Однажды вечером, за несколько недель до рокового праздника, Хелена пила невкусный яблочный сидр в комнате у Йоханны. Они слушали Dingo и крутили пустую бутылку из-под сладкого коктейля.
— Правда или действие? — спросила Йоханна, довольная тем, что горлышко указало на Хелену, а не на нее.
— Правда, — ответила Хелена и замерла в ожидании вопроса.
— Ты влюбилась? — выпалила Йоханна. — Если да, то в кого? — быстро добавила она и выжидающе уставилась на Хелену.
Сначала Хелена скривилась, будто от боли, но потом решила, что Йоханне-то можно и открыться.
— Да, — произнесла Хелена смущенно, однако при этом с каким-то воодушевлением.
Признаваться было приятно.
— В кого? — спросила Йоханна, нетерпеливо придвигаясь к подруге.

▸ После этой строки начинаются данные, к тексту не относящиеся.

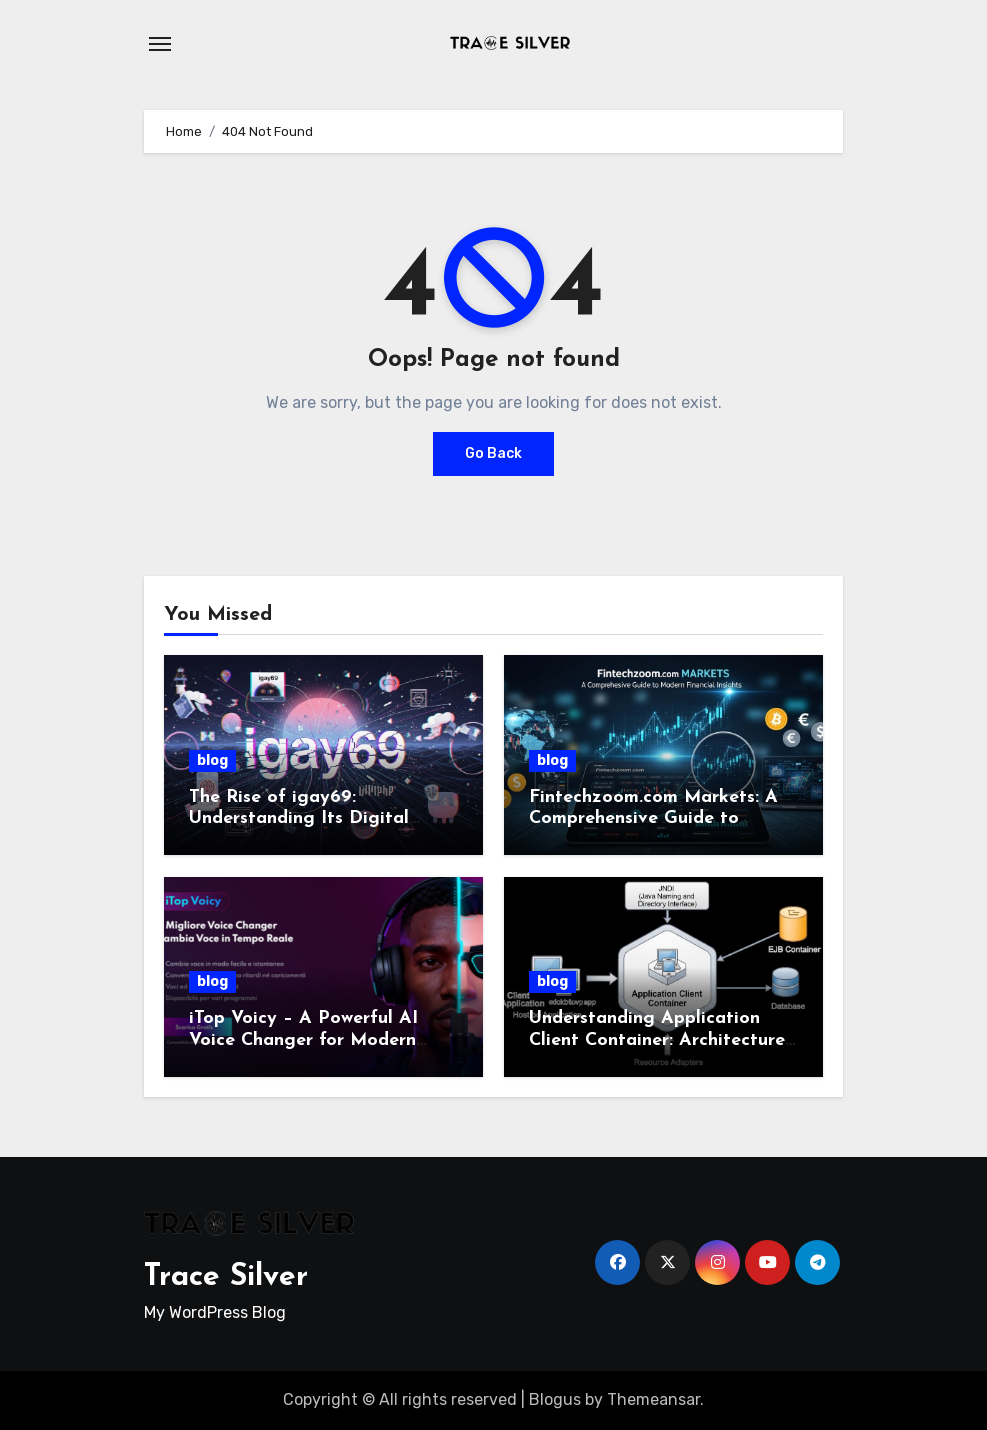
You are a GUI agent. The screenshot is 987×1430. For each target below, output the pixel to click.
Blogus (555, 1399)
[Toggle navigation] (160, 44)
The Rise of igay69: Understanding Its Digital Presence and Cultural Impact (316, 819)
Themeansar (653, 1399)
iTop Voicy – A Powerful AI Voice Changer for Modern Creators (303, 1040)
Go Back (493, 453)
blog (212, 760)
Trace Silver (226, 1277)
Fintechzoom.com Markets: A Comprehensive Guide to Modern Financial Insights (653, 819)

— Это уже два вопроса. Один за раз, — захихикала Хелена. Она сгорала от желания поведать о мире, в который удалось краешком глаза заглянуть этим летом, но все же промолчала, опасаясь того, что, если сразу рассказать, волшебство рассеется.
Они продолжили пить и подпевать звучащим из радиоприемника песням. Йоханна стащила немного виски из отцовского кабинета и со смехом рассказала, как добавила в бутылку воды, чтобы было не так заметно. Хелена восторженно разглядывала комнату подруги. У Йоханны ни в чем не было нужды. Мама Йоханны не разрешила впускать пса Нойманна в дом, так что тот остался на улице. Когда со двора послышался лай, девочки прильнули к окну, снедаемые любопытством. Они стояли, прижавшись друг к другу, и пожирали глазами улицу. Хелена почти могла почувствовать алкогольное дыхание Йоханны у своего лица. Двор пустовал. Наверное, пес просто взвился, услыхав приближение какого-нибудь животного — полевки или зайца.
Йоханна впилась в Хелену взглядом и наклонила голову. А затем, ни с того ни с сего, она подалась вперед и поцеловала подругу прямо в губы. Сначала Хелена растерялась, но потом ее медленно начал заливать гнев.
— Какого черта? — выпалила она, и Йоханна тут же отскочила на пару шагов назад.
От удивления Йоханну затрясло мелкой дрожью: теперь она понятия не имела, что делать.
— Я подумала, это… в смысле, что ты тоже… любишь… — разрыдалась Йоханна, и к Хелениному гневу стало примешиваться беспокойство.
— Йоханна, ты моя лучшая подруга, правда, лучшая-прелучшая и самая любимая, но ты не нравишься мне… вот так, — сказала Хелена и попыталась погладить Йоханну по плечу, однако та сразу же скинула с себя ее руку.